ADAGE: Active Defenses Against GNN Extraction

Graph Neural Networks (GNNs) achieve high performance in various real-world applications, such as drug discovery, traffic states prediction, and recommendation systems. The fact that building powerful GNNs requires a large amount of training data, powerful computing resources, and human expertise turns the models into lucrative targets for model stealing attacks. Prior work has revealed that the threat vector of stealing attacks against GNNs is large and diverse, as an attacker can leverage various heterogeneous signals ranging from node labels to high-dimensional node embeddings to create a local copy of the target GNN at a fraction of the original training costs. This diversity in the threat vector renders the design of effective and general defenses challenging and existing defenses usually focus on one particular stealing setup. Additionally, they solely provide means to identify stolen model copies rather than preventing the attack. To close this gap, we propose the first and general Active Defense Against GNN Extraction (ADAGE). ADAGE builds on the observation that stealing a model's full functionality requires highly diverse queries to leak its behavior across the input space. Our defense monitors this query diversity and progressively perturbs outputs as the accumulated leakage grows. In contrast to prior work, ADAGE can prevent stealing across all common attack setups. Our extensive experimental evaluation using six benchmark datasets, four GNN models, and three types of adaptive attackers shows that ADAGE penalizes attackers to the degree of rendering stealing impossible, whilst preserving predictive performance on downstream tasks. ADAGE, thereby, contributes towards securely sharing valuable GNNs in the future.

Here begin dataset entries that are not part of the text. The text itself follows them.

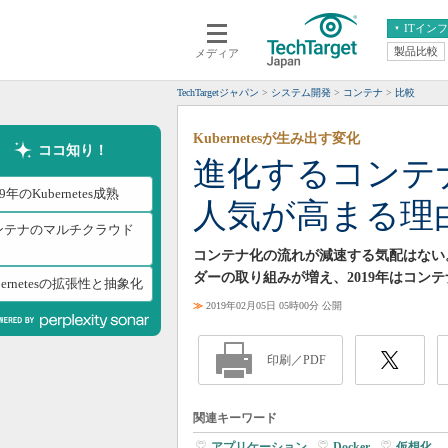
ITイン
製品比較
メディア
クラウド
エンタープライズ
ERP
仮想化
TechTargetジャパン
システム開発
コンテナ
比較
データ分析
サーバ＆ストレージ
Kubernetesが生み出す変化
CX
スマートモバイル
ココ知り！
進化するコンテナ
情報系システム
ネットワーク
19年のKubernetes成熟
人気が高まる理
システム運用管理
ンテナのマルチクラウド
コンテナ化の流れが減速する気配はない
ダーの取り組みが増え、2019年はコン
bernetesの拡張性と抽象化
≫
2019年02月05日 05時00分 公開
印刷／PDF
関連キーワード
アプリケーション
|
Docker
|
仮想化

翻译：图神经网络（GNN）在药物发现、交通状态预测和推荐系统等各类现实应用中取得了高性能。构建强大GNN需要大量训练数据、强大计算资源和人类专业知识，这一事实使模型成为模型窃取攻击的有利可图目标。先前研究表明，针对GNN的窃取攻击威胁向量广泛且多样，攻击者可利用从节点标签到高维节点嵌入等各种异构信号，以原始训练成本的一小部分创建目标GNN的本地副本。威胁向量的这种多样性使得设计有效且通用的防御策略充满挑战，现有防御通常专注于特定窃取场景，且仅提供识别被盗模型副本而非阻止攻击的手段。为弥补这一空白，我们提出了首个通用型GNN窃取主动防御方法（ADAGE）。ADAGE基于以下观察：窃取模型的完整功能需要高度多样化的查询以泄露其在输入空间中的行为。我们的防御机制监控这种查询多样性，并随着累积泄露的增加逐步扰动输出。与先前工作相比，ADAGE可在所有常见攻击场景中阻止窃取。我们使用六个基准数据集、四种GNN模型和三种自适应攻击者进行的广泛实验评估表明，ADAGE能将攻击者惩罚至窃取不可行的程度，同时保留下游任务的预测性能。ADAGE由此为未来安全共享宝贵GNN做出了贡献。